**EXERCISE AIM**. Return exactly the lines of the entries that start at the line containing "використанням мінімального набору меблів в" and continue to the last line. Omit the pictures.

**DATASET RECORDS**.
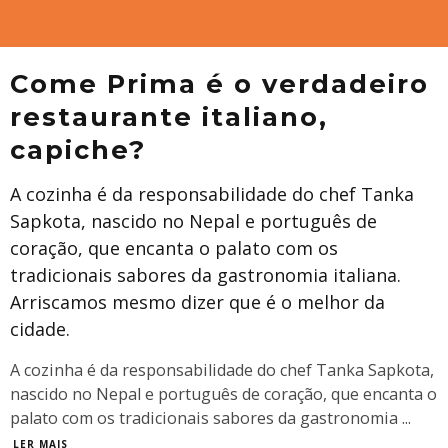
Come Prima é o verdadeiro
restaurante italiano,
capiche?
A cozinha é da responsabilidade do chef Tanka
Sapkota, nascido no Nepal e português de
coração, que encanta o palato com os
tradicionais sabores da gastronomia italiana.
Arriscamos mesmo dizer que é o melhor da
cidade.
A cozinha é da responsabilidade do chef Tanka Sapkota,
nascido no Nepal e português de coração, que encanta o
palato com os tradicionais sabores da gastronomia
...
LER MAIS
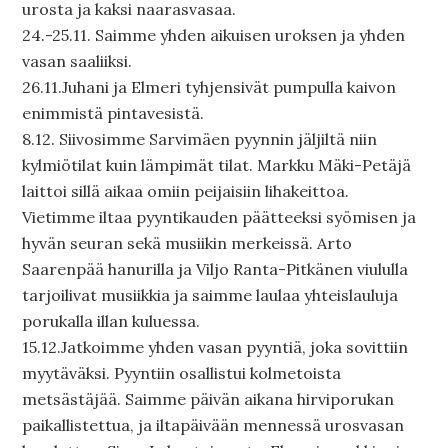
urosta ja kaksi naarasvasaa.
24.-25.11. Saimme yhden aikuisen uroksen ja yhden
vasan saaliiksi.
26.11.Juhani ja Elmeri tyhjensivät pumpulla kaivon
enimmistä pintavesistä.
8.12. Siivosimme Sarvimäen pyynnin jäljiltä niin
kylmiötilat kuin lämpimät tilat. Markku Mäki-Petäjä
laittoi sillä aikaa omiin peijaisiin lihakeittoa.
Vietimme iltaa pyyntikauden päätteeksi syömisen ja
hyvän seuran sekä musiikin merkeissä. Arto
Saarenpää hanurilla ja Viljo Ranta-Pitkänen viululla
tarjoilivat musiikkia ja saimme laulaa yhteislauluja
porukalla illan kuluessa.
15.12.Jatkoimme yhden vasan pyyntiä, joka sovittiin
myytäväksi. Pyyntiin osallistui kolmetoista
metsästäjää. Saimme päivän aikana hirviporukan
paikallistettua, ja iltapäivään mennessä urosvasan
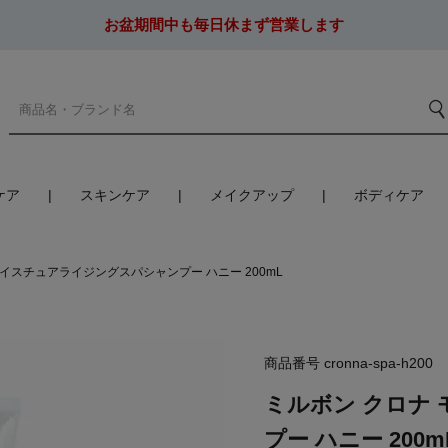
お盆期間中も毎日休まず営業します
ケア
スキンケア
メイクアップ
ボディケア
モイスチュアライジングスパシャンプー ハニー 200mL
商品番号
cronna-spa-h200
ミルボン クロナ
プー ハニー 200m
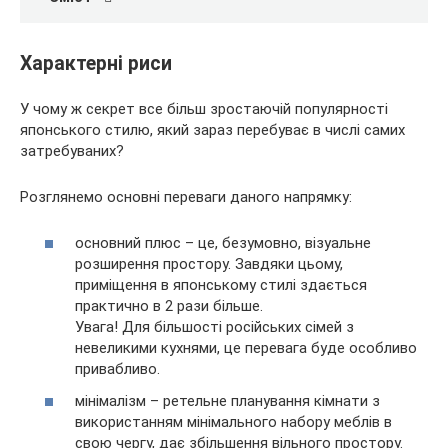
Характерні риси
У чому ж секрет все більш зростаючій популярності
японського стилю, який зараз перебуває в числі самих
затребуваних?
Розглянемо основні переваги даного напрямку:
основний плюс – це, безумовно, візуальне
розширення простору. Завдяки цьому,
приміщення в японському стилі здається
практично в 2 рази більше.
Увага! Для більшості російських сімей з
невеликими кухнями, це перевага буде особливо
привабливо.
мінімалізм – ретельне планування кімнати з
використанням мінімального набору меблів в
свою чергу, дає збільшення вільного простору.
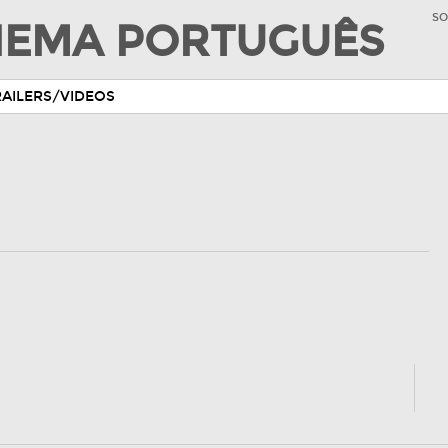
SO
INEMA PORTUGUÊS
RAILERS/VIDEOS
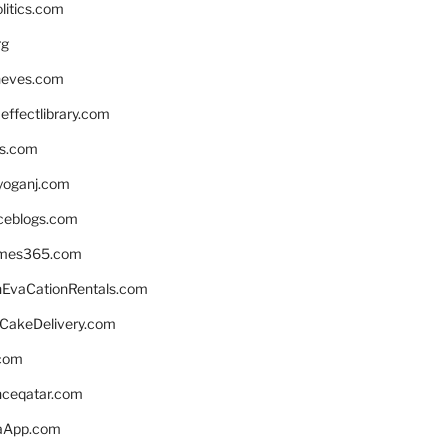
litics.com
rg
neves.com
ffectlibrary.com
ns.com
yoganj.com
rceblogs.com
ames365.com
EvaCationRentals.com
rCakeDelivery.com
.com
enceqatar.com
aApp.com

**RESPONSE BELOW**.
використанням мінімального набору меблів в
свою чергу, дає збільшення вільного простору.
SO
INEMA PORTUGUÊS
RAILERS/VIDEOS
litics.com
rg
neves.com
ffectlibrary.com
ns.com
yoganj.com
rceblogs.com
ames365.com
EvaCationRentals.com
rCakeDelivery.com
.com
enceqatar.com
aApp.com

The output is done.